2025年12月6日(土)

チャイナ・ウォッチャーの視点

2025年7月28日

 元日中青年交流協会理事長の鈴木英司氏の事例は、この類型のリスクを如実に示している。鈴木氏は2016年に拘束され、6年間服役した。彼が拘束された理由は、中国外交部の高官との会食中に交わした「中朝関係の責任者が殺された」という些細な会話が盗聴器によって傍受されたためだという。

 中国の重要人物との交流を持つことには別のリスクもある。その人物が政治闘争や汚職容疑で失脚した場合、関係者も取り調べを受けるためだ。習近平総書記の看板政策である「反汚職運動」は現在も継続しており、多くの官僚や企業人が失脚しているため、どのような形で巻き込まれるかは予測できない。

 官僚や企業家が“姿を消す”のは中国では珍しい話ではない。しばらくの間、公開の場に姿を現す期間がないと、当局に拘束され取り調べを受けたのではないかとの噂が流れる。
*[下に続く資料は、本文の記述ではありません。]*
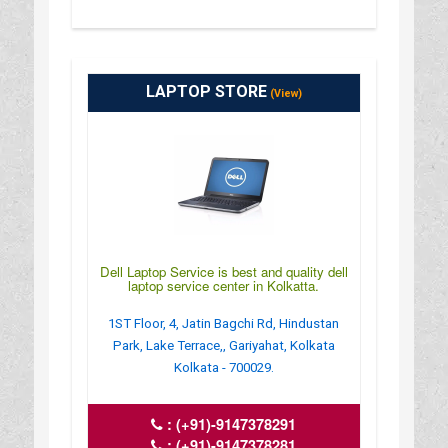
LAPTOP STORE
(View)
Dell Laptop Service is best and quality dell
laptop service center in Kolkatta.
1ST Floor, 4, Jatin Bagchi Rd, Hindustan
Park, Lake Terrace,, Gariyahat, Kolkata
Kolkata - 700029.
:
(+91)-9147378291
:
(+91)-9147378281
その後、刑事手続きに移るケースもあれば、何事もなかったように復帰するケースもあるが、その際にも取り調べがあったことは秘密とされる。

 これは18年制定の国家監察法で定められた「留置」と呼ばれる制度で、対象は中国共産党、公務員、国有企業関係者に限定されているため日本人が対象となることはない。逆に言うと外国人を対象に捜査が行われた場合には、有罪になることがほぼ確定しているとも言える。知人が“姿を消した”時は黄信号だと考えるべきなのだろう。

 中国通の人々にはこうしたリスクはかなり知られているようだ。ある人物からは「本帰国が危ない」と聞いた。長年駐在した後、日本に帰る時に拘束されることが多いというのだ。その人物は危険を感じたため、周囲には一時帰国であると説明して帰国するという安全策を採ったという。

日本インテリジェンスとの関係

 公安調査庁など日本政府のインテリジェンス機関は中国に駐在した日本人を対象に幅広くヒアリングを行っている。これがスパイとして認定されることも。

 報道によると、今回の日本人男性は判決で「情報機関の依頼を受けて、中国の政治や経済などに関する情報を提供し、報酬を得ていた」と認定されたもようだ。

 24年11月末には、中国共産党系主要紙である光明日報論説部副主任の董郁玉氏が、日本のスパイとして懲役7年の判決を言い渡された。董氏は日本の外交官との会食時に拘束されたが、判決では日本大使館および外務省が「スパイ組織」と認定されていたという。これは、日本の公的機関が中国当局によって「スパイ組織」と見なされ、その関係者が容易にスパイ罪の対象となる可能性を示唆している。

 公安調査庁や内閣情報調査室などのインテリジェンス機関が、中国駐在者などへのヒアリングを幅広く行っているのはよく知られている。ただし、その多くは意見聴取とみられる。報酬を支払ってなんらかの情報入手を依頼するというケースがどれほど存在するのかはまったくわからない。

 インテリジェンス機関の接触を受けるのは前述の中国通や中国を専門とする研究者などが中心と考えられるが、こうした人々の多くはスパイ罪に抵触しないよう警戒しており、金銭を受け取ることへの警戒感も強い。高い地位のある人物が報酬を受け取るのはリスクと釣り合わない。